ParallelTask: easily run functions in parallel and capture the results

Hi!

ParallelTask on Github

I’m quite new to the Elixir community and so far hooked on the language and ecosystem. Today I read a nice article by Ryan Sydnor on how they speed up their application by parallelising database queries. He used tasks to concurrently run the expensive queries which improved performance drastically. The full article can be read here.

Elixir really shines in cases like these and I thought it would be great to have a library for simple parallelization. That’s why I created ParallelTask, a lightweight wrapper around Task making it easy to parallelize API requests, database queries, and the like.

This is my first Elixir project and any feedback is much welcomed. Thanks!

5 Likes

I like it, it reads nicely!

1 Like

I like the idea, how you can build up the tasks to execute in parallel and then execute them together. Although since the idea is conceptually very similar to Ecto.Multi I think it would make sense to mirror that API.

So instead of:

|> ParallelTask.add(first_task: fn -> "Result from first task" end)

We could write:

|> ParallelTask.add(:first_task, fn -> "Result from first task" end)

That would also allow us to more flexibly name our tasks (Ecto.Multi actually now accepts strings)

2 Likes

Nice package! :thumbsup:

It’s surprising that the Task module doesn’t make it easier to work with keyed tasks like this.
The closest I could get without writing a helper function is:

tasks = %{a: async(fn -> "foo" end), b: async(fn -> "bar" end)}
results = for {k, v} <- tasks, into: %{}, do: {k, Task.await(v)}

But that has slightly different semantics to your package (starts tasks eagerly and awaits each separately).
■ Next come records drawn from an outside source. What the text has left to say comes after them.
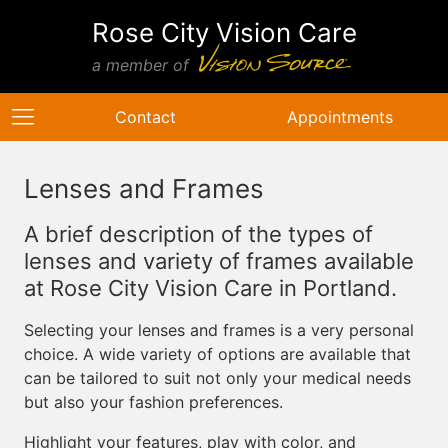
Rose City Vision Care
a member of
Contact
Appointments
Lenses and Frames
A brief description of the types of
lenses and variety of frames available
at Rose City Vision Care in Portland.
Selecting your lenses and frames is a very personal
choice. A wide variety of options are available that
can be tailored to suit not only your medical needs
but also your fashion preferences.
Highlight your features, play with color, and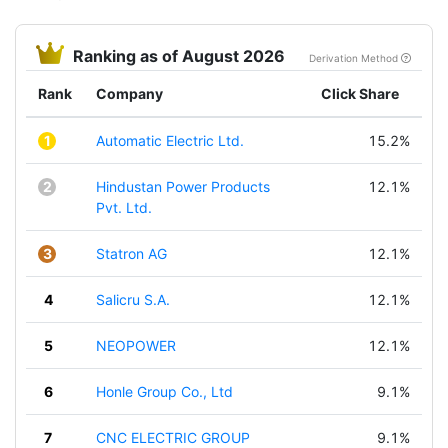
Ranking as of August 2026
Derivation Method
Rank
Company
Click Share
1
Automatic Electric Ltd.
15.2%
2
Hindustan Power Products
12.1%
Pvt. Ltd.
3
Statron AG
12.1%
4
Salicru S.A.
12.1%
5
NEOPOWER
12.1%
6
Honle Group Co., Ltd
9.1%
7
CNC ELECTRIC GROUP
9.1%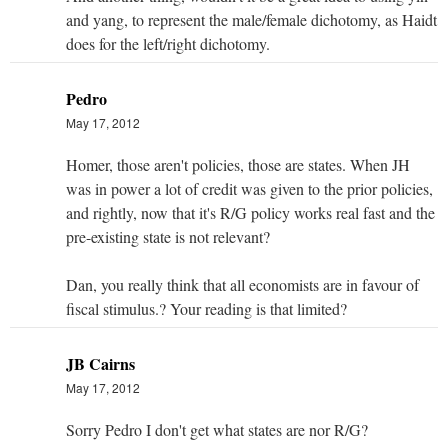
and yang, to represent the male/female dichotomy, as Haidt
does for the left/right dichotomy.
Pedro
May 17, 2012
Homer, those aren't policies, those are states. When JH
was in power a lot of credit was given to the prior policies,
and rightly, now that it's R/G policy works real fast and the
pre-existing state is not relevant?
Dan, you really think that all economists are in favour of
fiscal stimulus.? Your reading is that limited?
JB Cairns
May 17, 2012
Sorry Pedro I don't get what states are nor R/G?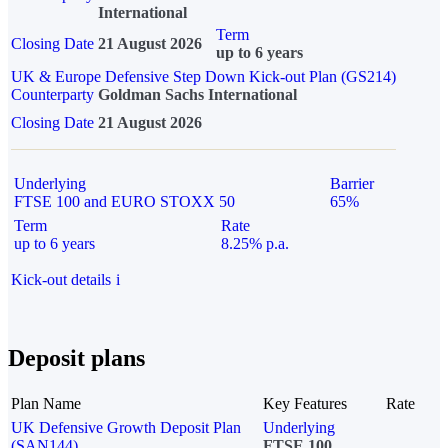
International
Term
Closing Date
21 August 2026
up to 6 years
UK & Europe Defensive Step Down Kick-out Plan (GS214)
Counterparty
Goldman Sachs International
Closing Date
21 August 2026
Underlying
Barrier
FTSE 100 and EURO STOXX 50
65%
Term
Rate
up to 6 years
8.25% p.a.
Kick-out details
i
Deposit plans
Plan Name
Key Features
Rate
UK Defensive Growth Deposit Plan
Underlying
(SAN144)
FTSE 100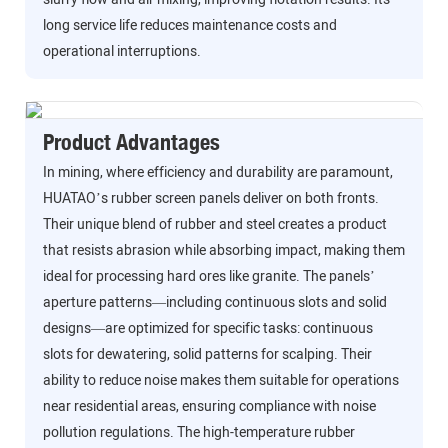
long service life reduces maintenance costs and
operational interruptions.
Product Advantages
In mining, where efficiency and durability are paramount,
HUATAO’s rubber screen panels deliver on both fronts.
Their unique blend of rubber and steel creates a product
that resists abrasion while absorbing impact, making them
ideal for processing hard ores like granite. The panels’
aperture patterns—including continuous slots and solid
designs—are optimized for specific tasks: continuous
slots for dewatering, solid patterns for scalping. Their
ability to reduce noise makes them suitable for operations
near residential areas, ensuring compliance with noise
pollution regulations. The high-temperature rubber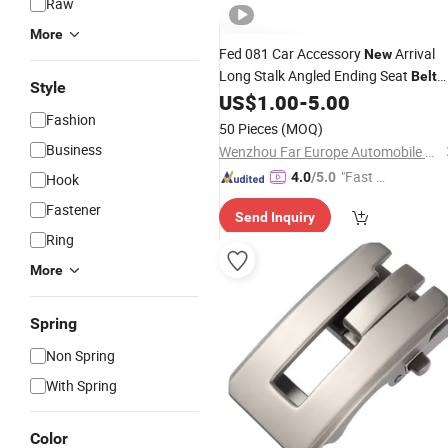
Raw
More
Fed 081 Car Accessory
Arrival
New
Long Stalk Angled Ending Seat
Belt
Style
US$
1.00
-
5.00
Buckle
Fashion
50 Pieces
(MOQ)
Business
Wenzhou Far Europe Automobile Safety System Co., Ltd
"Fast Di
4.0
/5.0
Hook
spatch"
Fastener
Send Inquiry
Ring
More
Spring
Non Spring
With Spring
Color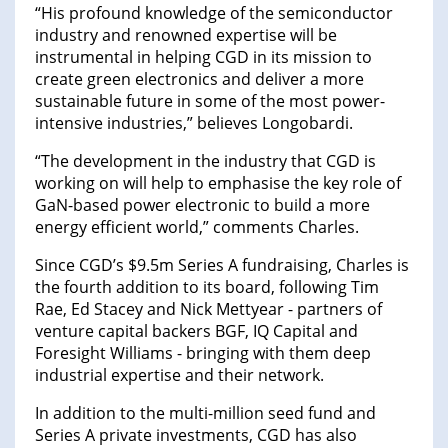
“His profound knowledge of the semiconductor
industry and renowned expertise will be
instrumental in helping CGD in its mission to
create green electronics and deliver a more
sustainable future in some of the most power-
intensive industries,” believes Longobardi.
“The development in the industry that CGD is
working on will help to emphasise the key role of
GaN-based power electronic to build a more
energy efficient world,” comments Charles.
Since CGD’s $9.5m Series A fundraising, Charles is
the fourth addition to its board, following Tim
Rae, Ed Stacey and Nick Mettyear - partners of
venture capital backers BGF, IQ Capital and
Foresight Williams - bringing with them deep
industrial expertise and their network.
In addition to the multi-million seed fund and
Series A private investments, CGD has also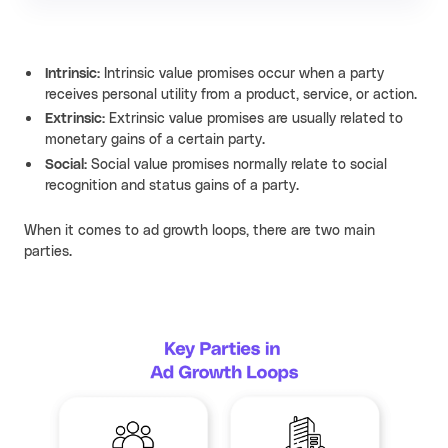
Intrinsic:
Intrinsic value promises occur when a party
receives personal utility from a product, service, or action.
Extrinsic:
Extrinsic value promises are usually related to
monetary gains of a certain party.
Social:
Social value promises normally relate to social
recognition and status gains of a party.
When it comes to ad growth loops, there are two main
parties.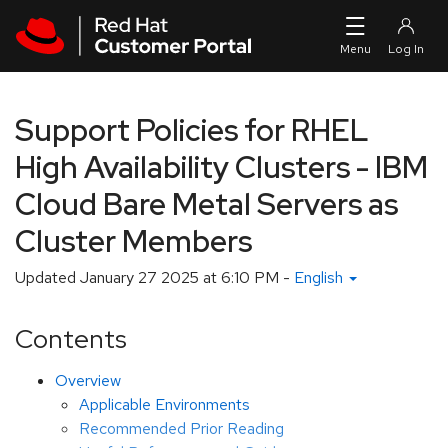
Skip to navigation
Skip to main content
Support Policies for RHEL
High Availability Clusters - IBM
Cloud Bare Metal Servers as
Cluster Members
Updated
January 27 2025 at 6:10 PM
-
English
Contents
Overview
Applicable Environments
Recommended Prior Reading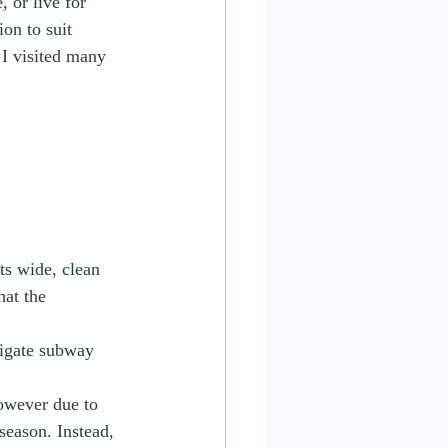
 or live for 
on to suit 
 I visited many 
Its wide, clean 
hat the 
vigate subway 
owever due to 
season. Instead, 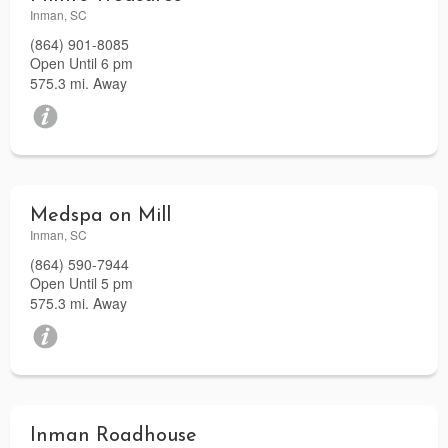
Inman, SC
(864) 901-8085
Open Until 6 pm
575.3 mi. Away
Medspa on Mill
Inman, SC
(864) 590-7944
Open Until 5 pm
575.3 mi. Away
Inman Roadhouse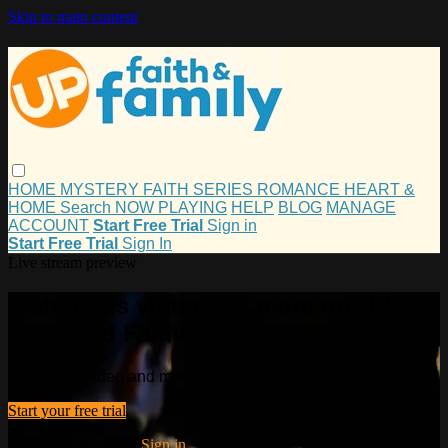
Skip to main content
HOME
MYSTERY
FAITH
SERIES
ROMANCE
HEART &
HOME
Search
NOW PLAYING
HELP
BLOG
MANAGE
ACCOUNT
Start Free Trial
Sign in
Start Free Trial
Sign In
Live stream preview
Watch this video and more on UP
Faith and Family
Watch this video and more on UP Faith and Family
Start your free trial
Already subscribed?
Sign in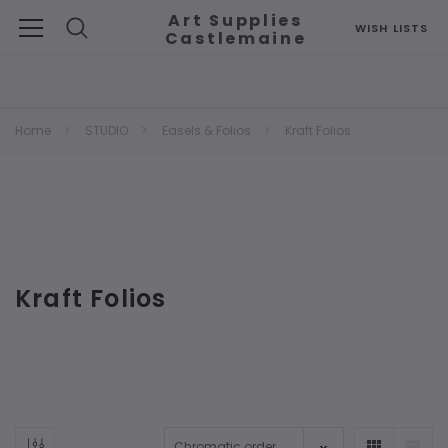
Art Supplies
WISH LISTS
Castlemaine
Search
Home
STUDIO
Easels & Folios
Kraft Folios
Kraft Folios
The implementation of add can benefit from some pattern matching and map update syntax:

def add(%__MODULE__{task_functions: task_functions} = object, new_functions \\ []) do
  %{object | task_functions: Enum.into(task_functions, new_functions)}
end

I try not to use Enum.at wherever possible, such as in the definition of perform, I’d try to use unzip and zip to match the keys and results together:

def perform(%__MODULE__{task_functions: task_functions}, timeout \\ 5000) do
    {keys, tasks} =
      task_functions
      |> Enum.map(fn {k, f} -> {k, Task.async(f)} end)
      |> Enum.unzip()

    task_results =
      tasks
      |> Task.yield_many(timeout)
      |> Enum.map(&get_task_result/1)

    keys
    |> Enum.zip(task_results)
    |> Map.new()
  end
1 Like

Thats a great idea!

I just added an alternative syntax for ParallelTask.add like Ecto.Multi and it should support string keys.

Thanks!

1 Like

Wow, can’t thank you enough for these tips.

The map update syntax is brilliant and I had no clue zip/unzip even existed. Your code really shows the beauty of Elixir.

I’ve incorporated it into my code, thanks!